Во время бесконечных чаепитий Хардкаслы заверяли, что пенсии Гарри и дохода от маленького магазина вполне достаточно, чтобы покрыть его проживание у них. С Гарри Элизабет обсуждала планы его приезда в Лондон. Пришли телеграммы с соболезнованиями от Стефана Ворски и Анны, от колледжа и школы, от Генри Мейсона и Саймона Бёрка, а также от пары слушателей курса по искусству, которых наверняка известил Генри. От Джорджа Уайта и Джонни Стоуна не было ни слуху ни духу.

В последний вечер перед возвращением в Лондон Элизабет и Гарри пошли поужинать. В ресторане уже начали готовиться к Рождеству, но праздничные украшения не соответствовали их настроению.

– Я повторяю себе снова и снова, что ничего не изменилось. Тем не менее я всегда думал, что ей станет лучше.
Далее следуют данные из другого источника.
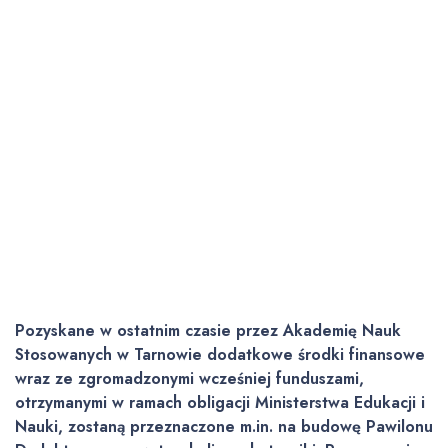
Pozyskane w ostatnim czasie przez Akademię Nauk
Stosowanych w Tarnowie dodatkowe środki finansowe
wraz ze zgromadzonymi wcześniej funduszami,
otrzymanymi w ramach obligacji Ministerstwa Edukacji i
Nauki, zostaną przeznaczone m.in. na budowę Pawilonu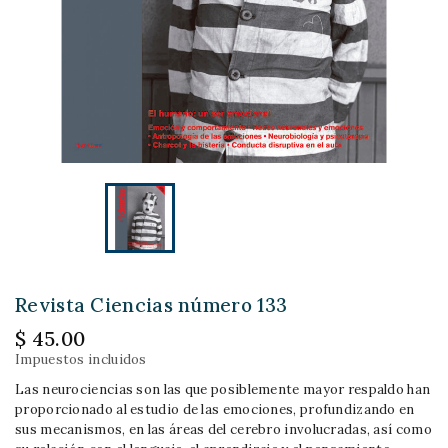
Revista Ciencias número 133
$ 45.00
Impuestos incluidos
Las neurociencias son las que posiblemente mayor respaldo han
proporcionado al estudio de las emociones, profundizando en
sus mecanismos, en las áreas del cerebro involucradas, así como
Я надеялся, что однажды она проснется и скажет: «Гарри, что за глупости!» – и все будет хорошо. А теперь я не могу так думать. Ты тоже это ощущаешь?

– Да, – соврала Элизабет и подивилась на его неспособность принять то, что он не в состоянии вынести, ведь она подробно объясняла Гарри суть маминой болезни.

– Не волнуйся, у меня здесь все будет хорошо, – сказал Гарри.

– Ладно, не буду. Я буду часто думать о тебе… в промежутках между твоими приездами в Лондон.

– Как там мой друг Джонни?

– Прекрасно. У него все прекрасно, – ответила Элизабет.

Они оба чувствовали себя подавленно, так что тон ее ответа вполне соответствовал общему тону разговора, однако Гарри почуял едва заметную разницу.

– Я не собираюсь совать нос не в свое дело… – начал он.

– Гарри, ты никогда не суешь нос не в свое дело, – заверила его Элизабет.

– Я просто подумал… когда он не приехал с тобой… может быть… что-то изменилось…

– Да, ты прав. Что-то изменилось. – Элизабет принялась разглядывать скатерть, Гарри молчал. – Я имею в виду, он такой же, каким был всегда и каким всегда будет. А вот мои чувства изменились.

– Ты же не бросила Джонни? Таких парней один на миллион!

– Это трудно объяснить. Понимаешь, он ко мне никаких особых чувств не испытывает… все совсем не так, как у вас с мамой, он не видит в нас пару. Долгое время я этого не понимала.

– Ты же всегда говорила, что он не из тех, кто женится… ты знала это… – Гарри явно расстроился, поняв, что Джонни перестанет быть частью его жизни.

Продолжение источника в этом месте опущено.